There are even some local groups you can join as a school district and pay for individual teachers to attend professional development workshops, like is offered by the Southern Regional Institute and Educational Technology Training Center.

Remember some school districts will help you [including financially] in professional development pursuits, while others won’t. So understand you may be required to do the bulk of the work if you want to improve. It will be worth it!


Back to School Basics: Some Relationship Advice

Now, I know some of my teacher friends have argued that it’s hard to date and teach, but that’s not the relationship advice I’m here to give. I’m talking about the relationships you have with your colleagues in your building.

Do you remember the show Scrubs? It’s a favorite of mine. A running theme throughout the show is that JD, a new doctor, insists that veteran Dr. Cox is his mentor. Then Dr. Cox usually has some reason why he is unfit to be a mentor and brushes off this title. Throughout the years of the show, even as JD becomes older and more experienced, he is still seeking that mentoring relationship. He remains hungry for learning and advice, and seeks it from the person his gut tells him to follow. I can think of a few fellow teachers whom I have sought this relationship from and I can honestly say having been mentored in several different aspects of my career, I have grown exponentially.

I’ve been reading a lot about peer coaching and teacher mentoring programs, and how it is much more effective than traditional professional development.
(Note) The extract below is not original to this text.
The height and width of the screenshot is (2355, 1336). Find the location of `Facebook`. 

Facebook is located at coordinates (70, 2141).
This is someone startling and saddening to see from my perspective, given that I own an organization with the primary purpose of providing professional development. However, we are carefully looking at this research and considering ways to incorporate more follow-up and coaching aspects into our PD sessions. Why? Well, consider this chart from Models of Professional Development: A Celebration of Educators (Joyce & Calhoun, 2010, p. 79).

While interactive, engaging professional development (which is one of our core principles) appears to have an impact in the short-term for teachers, without follow-up and further engagement the effects taper off with only 5-10% of teachers implementing what was covered in the training. However, if a peer coach is involved, the rate of implementation remained steady around 90%. That’s a big difference.
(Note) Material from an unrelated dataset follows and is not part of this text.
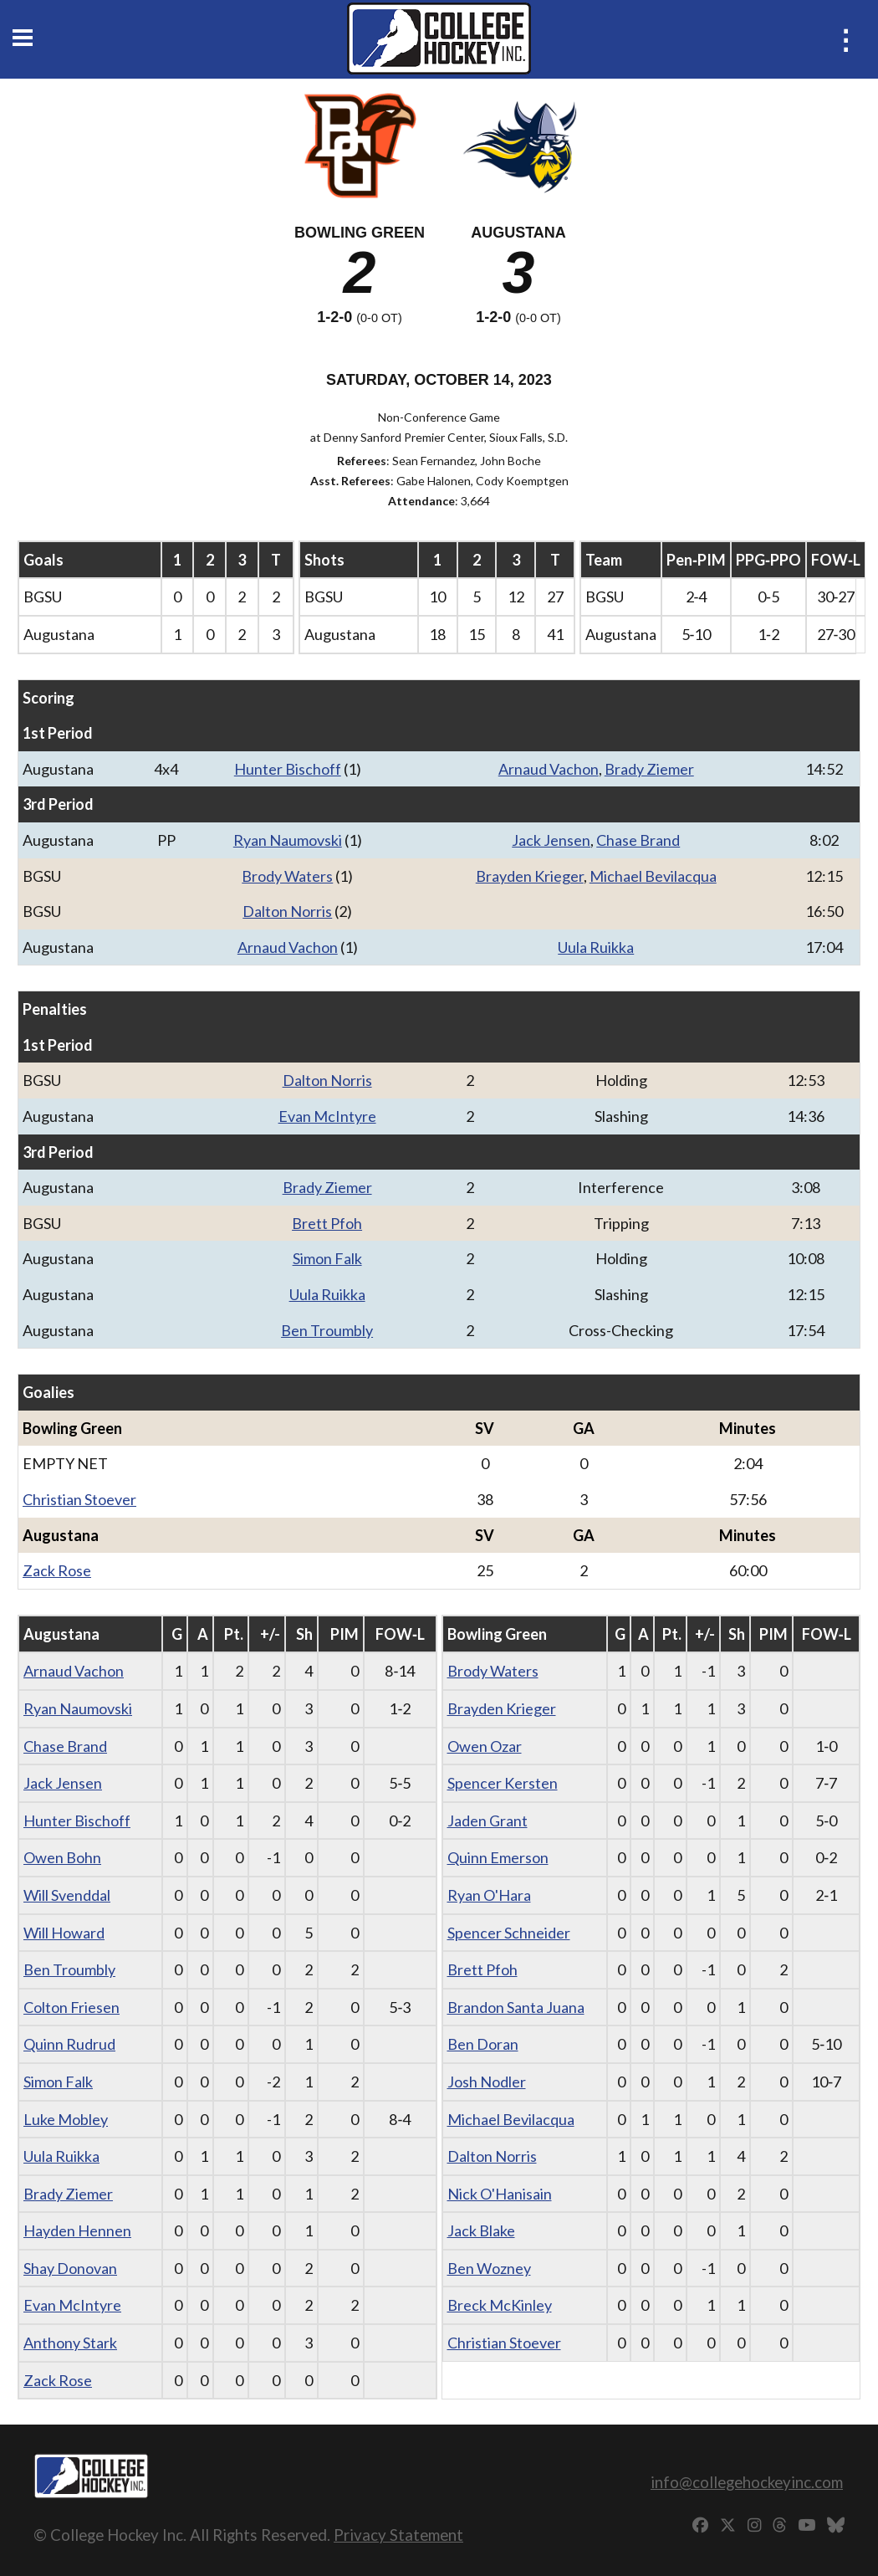  I want to click on Colton Friesen, so click(71, 2007).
The Microsoft Innovative Teaching and Learning Research project states: Innovative teaching practices are more likely to flourish when particular support conditions are in place. These conditions include:

  • Teacher collaboration that focuses on peer support and the sharing of teaching practices
  • Professional development that involves the active and direct engagement of teachers, particularly in practicing and researching new methods
  • A school culture that offers a common vision of innovation as well as a consistent support that encourages new types of teaching. (Microsoft, 2011, p. 12).

 Consider those points and think about your professional practice. Do you share ideas with your fellow teachers? Do you seek out engaging learning opportunities? Does your school administration support your development and learning goals?

I am challenging you now: seek out a peer coach or a mentor in your school. Someone who can guide you, offer ideas, and support you. Even veteran teachers can benefit from this relationship. Or, perhaps, you can coach someone else. Here are some attributes to look for in a peer coach:

  • Is able to build trust with peers
  • Builds on what a teacher needs
  • Communicates well and listens to teachers
  • Is flexible
  • Provides a safe, risk-taking environment and is non-threatening, nonjudgmental, and accepting
  • Is recognized by staff as a strong / outstanding teacher (Foltos, 2013; Meyer et al. 2011).

Whichever side of the relationship you feel ready to be on – coach or colleague, mentor or mentee – take the time to recognize the power of this bond. Both teachers will find themselves learning from each other and discovering new ways to impact their classrooms.